In 1991, appellant, Daniel Carroll, was convicted of cocaine possession, carrying a concealed weapon, and having a weapon while under disability, with various accompanying specifications, and he was sentenced to prison. On appeal, the court of appeals affirmed the judgment. See State v. Carroll (June 10, 1993), Cuyahoga App. No. 62747, unreported, 1993 WL 204587; see, also, State v. Carroll (1995), 72 Ohio St.3d 87, 647 N.E.2d 784, where we affirmed the denial of Carroll’s application to reopen the appeal.
In October 1993, Carroll filed a petition for postconviction relief, which the common pleas court denied in 1994.
In 1995, Carroll filed a second petition for postconviction relief in which he requested that his trial court correct his “illegal” sentence.
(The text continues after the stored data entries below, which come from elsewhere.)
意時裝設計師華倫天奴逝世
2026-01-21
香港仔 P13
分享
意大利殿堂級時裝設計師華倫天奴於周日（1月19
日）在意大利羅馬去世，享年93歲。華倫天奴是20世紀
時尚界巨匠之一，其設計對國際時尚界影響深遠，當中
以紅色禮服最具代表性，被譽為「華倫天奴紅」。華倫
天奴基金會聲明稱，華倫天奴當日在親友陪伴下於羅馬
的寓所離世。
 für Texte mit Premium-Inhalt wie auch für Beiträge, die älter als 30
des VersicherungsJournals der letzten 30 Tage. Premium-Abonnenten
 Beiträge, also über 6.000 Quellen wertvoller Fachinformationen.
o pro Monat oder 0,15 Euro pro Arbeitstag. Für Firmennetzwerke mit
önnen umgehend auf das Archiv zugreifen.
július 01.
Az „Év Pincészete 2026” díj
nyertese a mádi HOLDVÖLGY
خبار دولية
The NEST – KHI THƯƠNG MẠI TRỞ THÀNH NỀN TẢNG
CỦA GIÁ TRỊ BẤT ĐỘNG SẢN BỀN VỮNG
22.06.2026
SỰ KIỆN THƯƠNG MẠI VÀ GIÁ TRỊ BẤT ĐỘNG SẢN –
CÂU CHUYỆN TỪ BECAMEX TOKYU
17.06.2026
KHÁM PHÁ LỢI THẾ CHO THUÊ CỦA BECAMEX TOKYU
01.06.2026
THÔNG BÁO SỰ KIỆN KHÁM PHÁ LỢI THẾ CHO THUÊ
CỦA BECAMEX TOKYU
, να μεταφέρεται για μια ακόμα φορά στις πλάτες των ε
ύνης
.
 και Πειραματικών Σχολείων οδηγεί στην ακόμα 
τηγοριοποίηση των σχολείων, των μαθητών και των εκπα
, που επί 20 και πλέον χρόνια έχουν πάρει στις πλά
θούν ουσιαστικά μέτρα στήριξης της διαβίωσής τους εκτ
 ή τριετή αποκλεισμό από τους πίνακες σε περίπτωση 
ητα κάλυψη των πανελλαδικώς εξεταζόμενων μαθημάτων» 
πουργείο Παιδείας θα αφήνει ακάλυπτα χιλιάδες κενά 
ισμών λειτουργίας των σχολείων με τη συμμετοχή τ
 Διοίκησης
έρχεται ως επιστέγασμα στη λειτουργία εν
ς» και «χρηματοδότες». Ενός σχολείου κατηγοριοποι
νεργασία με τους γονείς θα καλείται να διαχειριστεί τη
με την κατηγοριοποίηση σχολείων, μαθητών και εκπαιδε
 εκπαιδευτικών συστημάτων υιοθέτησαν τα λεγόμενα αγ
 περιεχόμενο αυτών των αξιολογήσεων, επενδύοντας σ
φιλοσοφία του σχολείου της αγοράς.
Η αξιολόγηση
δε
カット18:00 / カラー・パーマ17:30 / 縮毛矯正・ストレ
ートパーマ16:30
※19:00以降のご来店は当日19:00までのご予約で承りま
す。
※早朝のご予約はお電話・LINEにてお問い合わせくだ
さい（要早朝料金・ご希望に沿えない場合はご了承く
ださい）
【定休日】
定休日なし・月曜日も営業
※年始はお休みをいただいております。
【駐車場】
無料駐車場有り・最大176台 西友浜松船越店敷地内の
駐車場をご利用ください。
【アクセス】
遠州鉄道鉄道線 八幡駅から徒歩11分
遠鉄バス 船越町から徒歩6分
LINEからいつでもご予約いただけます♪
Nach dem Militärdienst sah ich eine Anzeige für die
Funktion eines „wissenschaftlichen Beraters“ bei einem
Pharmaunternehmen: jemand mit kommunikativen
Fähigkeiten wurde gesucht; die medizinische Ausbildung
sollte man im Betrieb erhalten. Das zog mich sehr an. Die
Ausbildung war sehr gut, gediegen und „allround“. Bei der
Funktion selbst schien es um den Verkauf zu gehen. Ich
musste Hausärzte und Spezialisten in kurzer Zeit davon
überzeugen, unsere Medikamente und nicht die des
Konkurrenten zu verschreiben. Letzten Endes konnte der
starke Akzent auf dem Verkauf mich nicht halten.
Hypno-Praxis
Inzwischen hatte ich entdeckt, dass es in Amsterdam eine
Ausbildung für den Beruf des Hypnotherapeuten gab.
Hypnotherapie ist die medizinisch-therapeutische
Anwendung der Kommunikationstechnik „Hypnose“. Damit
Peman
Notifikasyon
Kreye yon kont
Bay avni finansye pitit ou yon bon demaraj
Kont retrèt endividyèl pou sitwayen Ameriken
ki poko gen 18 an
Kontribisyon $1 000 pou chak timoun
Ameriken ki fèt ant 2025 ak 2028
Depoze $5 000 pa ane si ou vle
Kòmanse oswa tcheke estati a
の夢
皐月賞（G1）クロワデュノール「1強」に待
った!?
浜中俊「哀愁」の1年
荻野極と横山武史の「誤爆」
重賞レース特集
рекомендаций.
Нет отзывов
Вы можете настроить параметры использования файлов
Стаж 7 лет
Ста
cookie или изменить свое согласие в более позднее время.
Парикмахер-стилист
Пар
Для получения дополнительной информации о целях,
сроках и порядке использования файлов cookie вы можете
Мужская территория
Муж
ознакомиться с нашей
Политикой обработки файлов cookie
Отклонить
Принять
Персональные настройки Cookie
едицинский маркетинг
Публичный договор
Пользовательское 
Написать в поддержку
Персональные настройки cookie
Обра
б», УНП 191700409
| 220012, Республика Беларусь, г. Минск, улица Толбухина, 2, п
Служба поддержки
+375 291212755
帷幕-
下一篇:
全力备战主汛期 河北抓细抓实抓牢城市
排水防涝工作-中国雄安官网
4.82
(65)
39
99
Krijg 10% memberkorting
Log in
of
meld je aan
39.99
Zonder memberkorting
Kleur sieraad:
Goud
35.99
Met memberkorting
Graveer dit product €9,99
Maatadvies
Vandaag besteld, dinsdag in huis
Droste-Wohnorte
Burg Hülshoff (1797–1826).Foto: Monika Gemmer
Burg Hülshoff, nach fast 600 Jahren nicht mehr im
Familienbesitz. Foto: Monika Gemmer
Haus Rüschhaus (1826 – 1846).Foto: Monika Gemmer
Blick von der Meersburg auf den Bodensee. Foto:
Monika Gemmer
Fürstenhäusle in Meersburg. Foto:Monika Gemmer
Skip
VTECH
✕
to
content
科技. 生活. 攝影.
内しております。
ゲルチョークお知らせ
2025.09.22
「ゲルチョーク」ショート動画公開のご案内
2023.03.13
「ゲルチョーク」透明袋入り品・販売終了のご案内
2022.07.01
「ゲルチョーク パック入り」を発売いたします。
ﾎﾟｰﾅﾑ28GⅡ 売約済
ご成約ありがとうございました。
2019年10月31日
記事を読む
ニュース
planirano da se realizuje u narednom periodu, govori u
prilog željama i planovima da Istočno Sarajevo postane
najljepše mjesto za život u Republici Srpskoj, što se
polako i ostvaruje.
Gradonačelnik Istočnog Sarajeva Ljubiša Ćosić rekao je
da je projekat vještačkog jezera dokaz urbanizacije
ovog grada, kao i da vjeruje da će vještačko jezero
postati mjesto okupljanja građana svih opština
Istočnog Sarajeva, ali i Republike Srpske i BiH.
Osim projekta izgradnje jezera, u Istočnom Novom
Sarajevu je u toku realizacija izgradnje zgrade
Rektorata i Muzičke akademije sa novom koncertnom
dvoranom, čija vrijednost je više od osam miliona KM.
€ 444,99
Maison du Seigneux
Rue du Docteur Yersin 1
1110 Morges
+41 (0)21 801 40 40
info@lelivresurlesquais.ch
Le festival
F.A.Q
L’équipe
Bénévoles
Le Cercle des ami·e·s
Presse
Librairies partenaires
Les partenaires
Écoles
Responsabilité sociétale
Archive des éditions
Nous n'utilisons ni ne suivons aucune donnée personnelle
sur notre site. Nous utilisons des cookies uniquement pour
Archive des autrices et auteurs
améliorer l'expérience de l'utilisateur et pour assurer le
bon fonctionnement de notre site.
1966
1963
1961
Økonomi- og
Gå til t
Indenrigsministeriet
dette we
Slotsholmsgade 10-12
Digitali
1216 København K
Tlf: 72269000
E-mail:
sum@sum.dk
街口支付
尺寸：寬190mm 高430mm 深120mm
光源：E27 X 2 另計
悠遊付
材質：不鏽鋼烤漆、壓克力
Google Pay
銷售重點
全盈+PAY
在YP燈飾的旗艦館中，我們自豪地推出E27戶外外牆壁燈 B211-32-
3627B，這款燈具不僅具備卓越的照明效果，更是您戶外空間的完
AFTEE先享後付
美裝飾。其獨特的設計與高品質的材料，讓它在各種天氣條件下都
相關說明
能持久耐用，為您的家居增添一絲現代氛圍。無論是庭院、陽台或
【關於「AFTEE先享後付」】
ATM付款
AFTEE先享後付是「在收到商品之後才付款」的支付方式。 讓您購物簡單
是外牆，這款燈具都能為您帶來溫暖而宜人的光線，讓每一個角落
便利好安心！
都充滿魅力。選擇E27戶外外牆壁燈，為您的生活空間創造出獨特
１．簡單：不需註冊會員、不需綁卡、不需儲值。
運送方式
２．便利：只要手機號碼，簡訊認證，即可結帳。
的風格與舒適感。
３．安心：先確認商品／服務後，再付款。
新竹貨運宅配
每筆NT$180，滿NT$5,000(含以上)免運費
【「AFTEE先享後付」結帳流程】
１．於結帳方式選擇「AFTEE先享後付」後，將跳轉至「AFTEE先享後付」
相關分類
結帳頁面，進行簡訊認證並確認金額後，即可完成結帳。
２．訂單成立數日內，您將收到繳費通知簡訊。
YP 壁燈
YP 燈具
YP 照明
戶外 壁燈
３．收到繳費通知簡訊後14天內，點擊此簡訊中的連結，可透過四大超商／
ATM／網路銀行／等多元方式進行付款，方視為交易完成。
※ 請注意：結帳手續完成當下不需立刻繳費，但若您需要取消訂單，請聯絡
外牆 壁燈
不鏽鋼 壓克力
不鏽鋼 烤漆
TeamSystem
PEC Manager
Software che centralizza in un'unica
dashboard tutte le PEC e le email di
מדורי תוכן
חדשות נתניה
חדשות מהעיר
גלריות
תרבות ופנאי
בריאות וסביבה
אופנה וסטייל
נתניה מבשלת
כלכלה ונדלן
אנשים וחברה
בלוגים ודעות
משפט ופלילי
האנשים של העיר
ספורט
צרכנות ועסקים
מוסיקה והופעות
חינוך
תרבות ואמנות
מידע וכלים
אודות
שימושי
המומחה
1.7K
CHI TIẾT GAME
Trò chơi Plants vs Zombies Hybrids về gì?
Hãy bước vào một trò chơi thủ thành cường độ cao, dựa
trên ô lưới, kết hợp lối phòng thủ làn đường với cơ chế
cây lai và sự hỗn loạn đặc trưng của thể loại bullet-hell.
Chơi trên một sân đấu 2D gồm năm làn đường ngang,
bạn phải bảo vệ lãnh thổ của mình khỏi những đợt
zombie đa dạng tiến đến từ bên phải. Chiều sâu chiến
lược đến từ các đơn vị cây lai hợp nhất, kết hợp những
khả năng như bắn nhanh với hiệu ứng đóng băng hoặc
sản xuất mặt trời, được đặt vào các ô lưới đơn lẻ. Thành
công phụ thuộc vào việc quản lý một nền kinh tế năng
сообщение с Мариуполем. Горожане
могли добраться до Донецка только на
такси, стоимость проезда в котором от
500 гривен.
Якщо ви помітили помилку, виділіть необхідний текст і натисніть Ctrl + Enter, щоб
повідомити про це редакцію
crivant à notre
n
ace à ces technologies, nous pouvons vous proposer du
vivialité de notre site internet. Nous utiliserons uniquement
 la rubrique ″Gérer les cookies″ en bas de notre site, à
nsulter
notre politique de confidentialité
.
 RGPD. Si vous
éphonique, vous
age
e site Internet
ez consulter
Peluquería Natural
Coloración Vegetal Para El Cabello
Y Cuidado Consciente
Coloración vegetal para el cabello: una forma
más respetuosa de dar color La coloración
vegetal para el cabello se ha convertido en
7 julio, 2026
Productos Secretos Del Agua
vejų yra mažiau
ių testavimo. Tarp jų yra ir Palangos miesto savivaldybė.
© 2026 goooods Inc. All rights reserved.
In May 1996, appellee, Cuyahoga County Common Pleas Court Judge Daniel O. Corrigan, denied the requested relief.
In 1998, Carroll filed a complaint in the Court of Appeals for Cuyahoga County for a writ of mandamus to compel Judge Corrigan to issue findings of fact and conclusions of law on his May 1996 denial of Carroll’s second petition for postconviction relief. The court of appeals denied the writ, and, in 1999, we affirmed the judgment because “Judge Corrigan did not have any duty to issue findings of fact and conclusions of law on Carroll’s successive petition for postconviction relief.” State ex rel. Carroll v. Corrigan (1999), 84 Ohio St.3d 529, 530, 705 N.E.2d 1226, 1227.
In June 2000, Carroll filed another complaint in the court of appeals, again requesting a writ of mandamus to compel Judge Corrigan to provide findings of fact and conclusions of law on his May 1996 denial of Carroll’s successive petition for postconviction relief. The court of appeals subsequently dismissed the petition.
*332 Daniel Carroll, pro se.
William D. Mason, Cuyahoga County Prosecuting Attorney, and Andrew J. Nichol, Assistant Prosecuting Attorney, for appellee.
In his appeal as of right from that dismissal, Carroll asserts that because his second petition for postconviction relief raised different issues from his first petition, a writ of mandamus should be granted to compel Judge Corrigan to render findings of fact and conclusions of law on the 1996 denial of Carroll’s second petition for postconviction relief.
Carroll’s assertion is meritless. Res judicata bars Carroll from seeking the same relief in this mandamus action that he requested in his previous mandamus action. See, e.g., State ex rel. Collins v. Pokorny (1999), 86 Ohio St.3d 70, 71, 711 N.E.2d 683, 684. The judgment in his first mandamus action is conclusive on all claims that either were or might have been litigated in the first lawsuit. Brown v. Dayton (2000), 89 Ohio St.3d 245, 248, 730 N.E.2d 958, 962.
Moreover, even if res judicata did not bar Carroll’s second mandamus action, he was not entitled to the requested extraordinary relief because the issuance of findings of fact and conclusions of law on his successive petition was within Judge Corrigan’s discretion, and a writ of mandamus will not issue to control judicial discretion, even if that discretion is abused. State ex rel. Jennings v. Nurre (1995), 72 Ohio St.3d 596, 598, 651 N.E.2d 1006, 1008; R.C. 2731.03 and 2953.23(A).
Based on the foregoing, we affirm the judgment of the court of appeals.
Judgment affirmed.
Moyer, C.J., Douglas, Resnick, F.E. Sweeney, Pfeifer, Cook and Lundberg Stratton, JJ., concur.